Around 40% of revenues for S&P 500 companies come from outside the US. When the dollar rises against, say, the euro, as it has done in the last year, then a company's euro-denominated sales are worth less once they're exchanged into dollars.
So the sharply rising dollar should have a noticeable impact on revenues, and by extension, profit margins and earnings. Moreover, the dollar's rate of change tends to lead earnings, with the related change in earnings following some 2–3 quarters after the dollar's change in value.
We see the same disconnect when comparing the dollar's rate of change to the expected earnings-per-share growth rate. Estimates should be coming down faster, it seems.
Expected Earnings vs. the Dollar
One sees a similar story when looking at expected revenue growth. The consensus estimate is that growth in revenue per share will fall to 4% in 2023, and stay there for 2 years. Unless companies are perfectly hedging their foreign-currency exposures, that estimate seems too high.
Fair value is a quickly moving target
So based on the dollar and market breadth, it seems like we might get a few negative surprises during the upcoming earnings seasons. If, based on the above, earnings for the next 12 months are flat instead of growing by 7% (as currently expected), then the math on the market's fair value changes for the worse.
As I have noted before, price is at the intersection of valuation and earnings. Put another way, the market's current fair value essentially depends on 2 figures: the fair-value price-earnings ratio (which is heavily influenced by Fed policy), and earnings.
How do we get a handle on fair value when the goal posts keep moving? For the S&P 500, is it a 15 P/E ratio on the consensus forward earnings-per-share estimate of $235? Or is it a P/E of 13 on flat earnings of $220 per share? That's the difference between an index level of about 3,500 and 2,900. A moving target indeed.

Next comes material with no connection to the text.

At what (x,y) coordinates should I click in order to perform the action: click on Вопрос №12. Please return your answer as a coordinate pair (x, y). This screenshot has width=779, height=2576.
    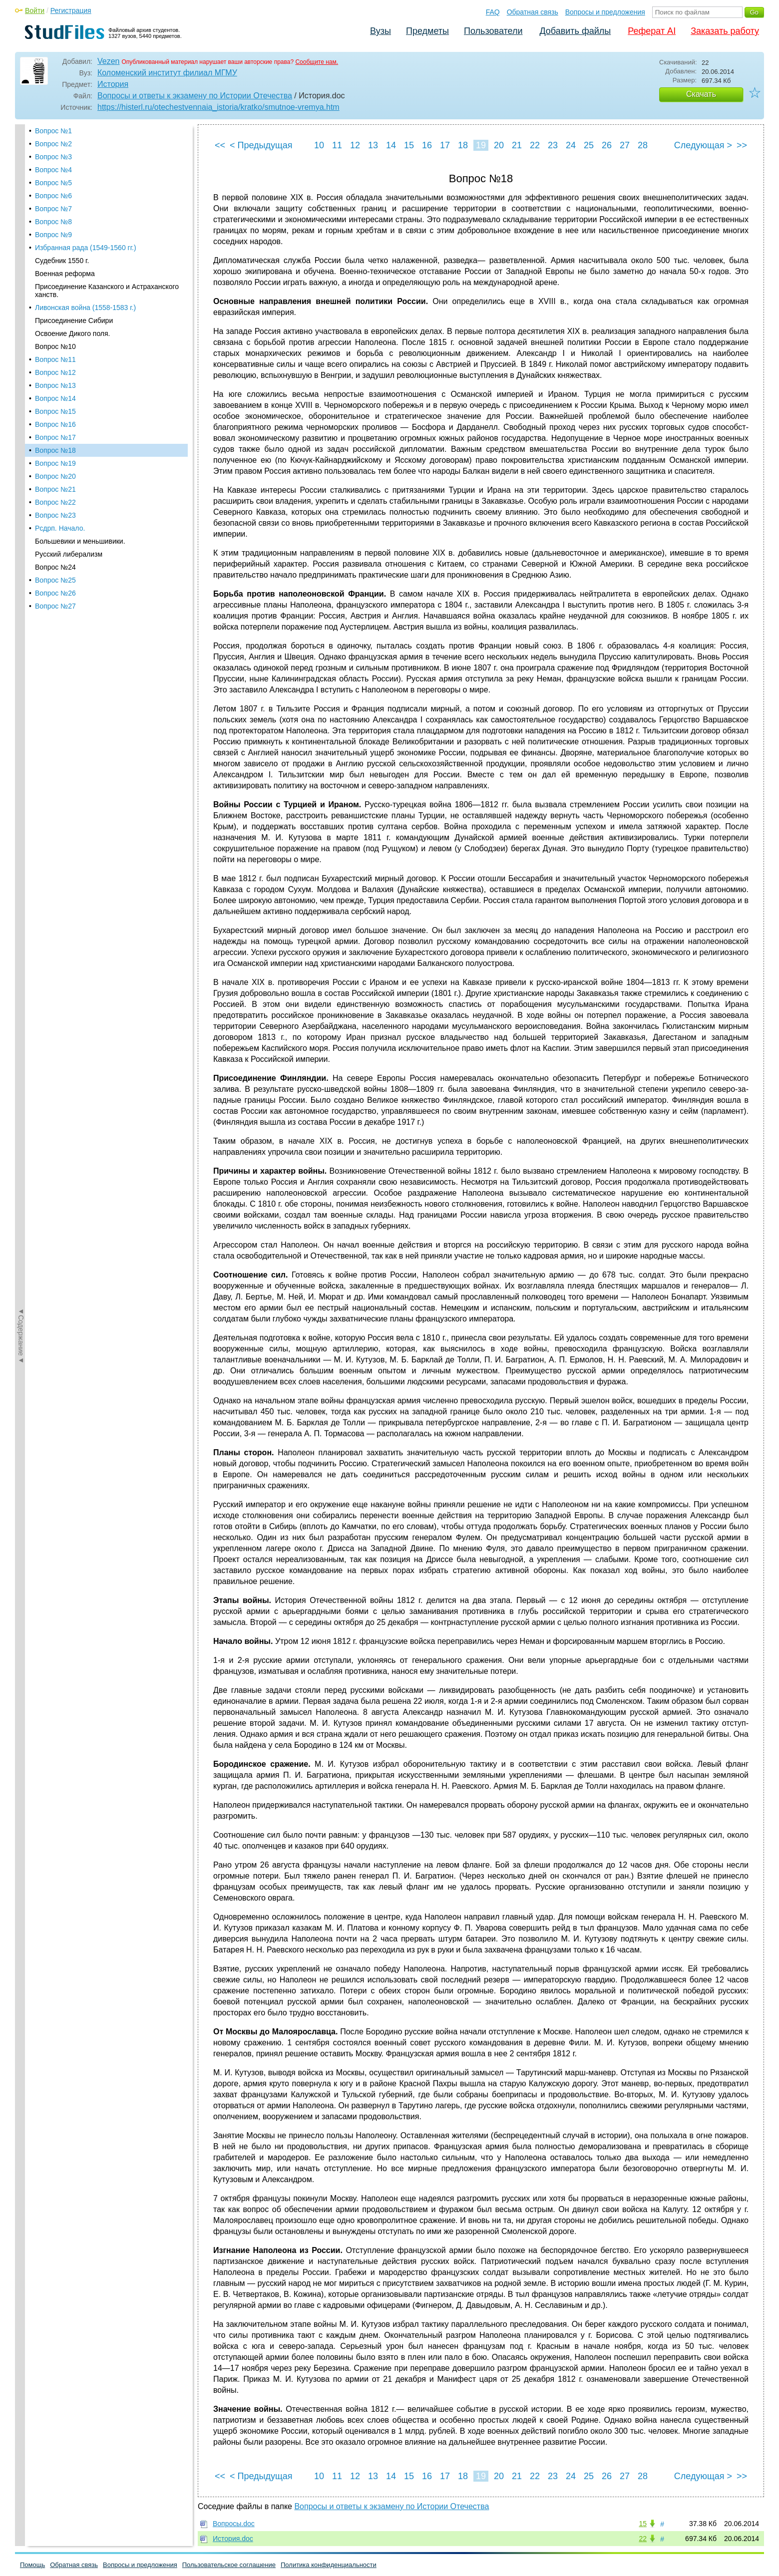     Looking at the image, I should click on (55, 234).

The Fed is now fully restrictive
Of course, Fed policy has been the key driver in moving that target. The main event last month was the September Federal Open Market Committee (FOMC) meeting, at which the goal posts were moved once again. The market is now anticipating that the terminal, or ending, rate for this Fed cycle will be 4.42%. The chart below shows the new dot plot (which shows, via dots, each individual FOMC participant's assessment of appropriate future interest rate policy), which has taken a decisively hawkish turn.
Expected Future Interest Rates
The turn in real rates—meaning, interest rates minus expected inflation—has been stunning, with 5-year real rates rising from negative 2.01% to positive 1.64% in less than a year.

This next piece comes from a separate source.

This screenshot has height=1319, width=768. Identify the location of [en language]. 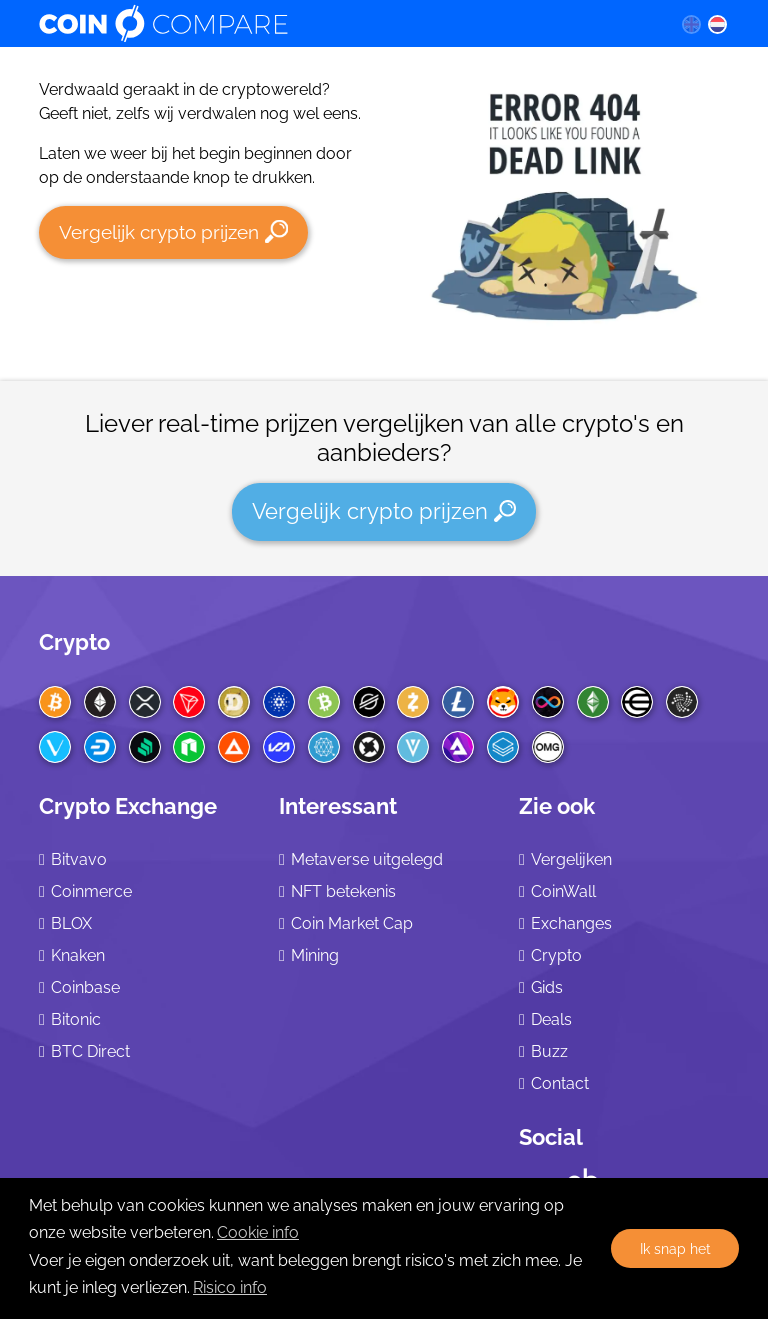 (691, 23).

This has put monetary policy in a decisively restrictive stance. Based on estimates of future interest rates and future inflation, the Fed is currently expected to reach peak tightening at a real rate of 2.5%. Add another 1 percentage point from quantitative tightening (the reverse of quantitative easing, with the Fed shrinking its balance sheet), and we get to a 3.5% real rate. That puts this cycle in line with past tightening cycles from the last 40 years, all of which led to recessions. It's a sobering thought.
What does this mean for markets?
All of this has not been lost on the stock market, which not surprisingly hit new lows for this bear market in the last week. However, and this is a significant caveat, it's important to remember that finding the market bottom is not as simple as applying a fair-value P/E ratio to the correct earnings-per-share figure.
Historically, both price and the P/E ratio have usually bottomed out well before earnings do. Looking at market cycles over the past 100 years or so, we find that by the time earnings bottom, the P/E ratio is already up 20%, on average, from the lows. It's a nonlinear exercise, to say the least.
Plus, the Fed could theoretically pivot from its hawkish stance at any time, in which case the fair-value P/E would recover. But will the Fed pivot? I imagine central banks around the world may be wishing for this very outcome.